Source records
================

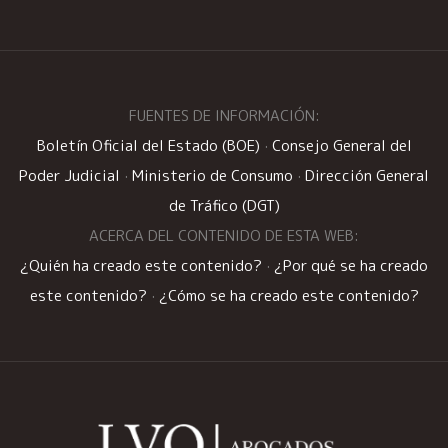
FUENTES DE INFORMACIÓN:
Boletín Oficial del Estado (BOE)
·
Consejo General del
Poder Judicial
·
Ministerio de Consumo
·
Dirección General
de Tráfico (DGT)
ACERCA DEL CONTENIDO DE ESTA WEB:
¿Quién ha creado este contenido?
·
¿Por qué se ha creado
este contenido?
·
¿Cómo se ha creado este contenido?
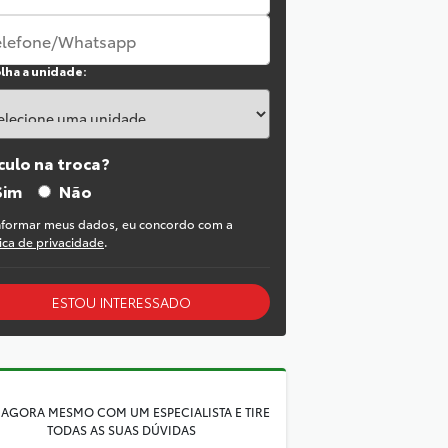
lha a unidade:
culo na troca?
Sim
Não
nformar meus dados, eu concordo com a
tica de privacidade
.
ESTOU INTERESSADO
 AGORA MESMO COM UM ESPECIALISTA E TIRE
TODAS AS SUAS DÚVIDAS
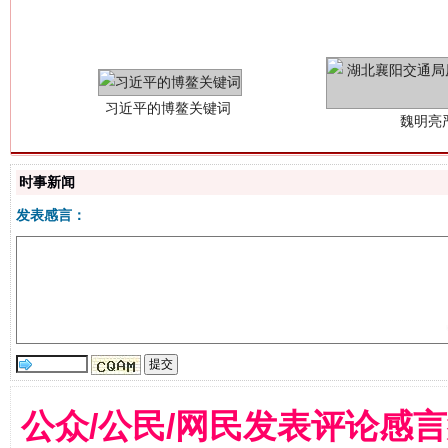
魏明亮
时事新闻
发表感言：
生
“刷贴”乱象丛生
公众/公民/网民发表评论感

================

_What you will do_: Go through the records and pull out each line that includes the word "General".

_Your solution_:
Consejo General del
Dirección General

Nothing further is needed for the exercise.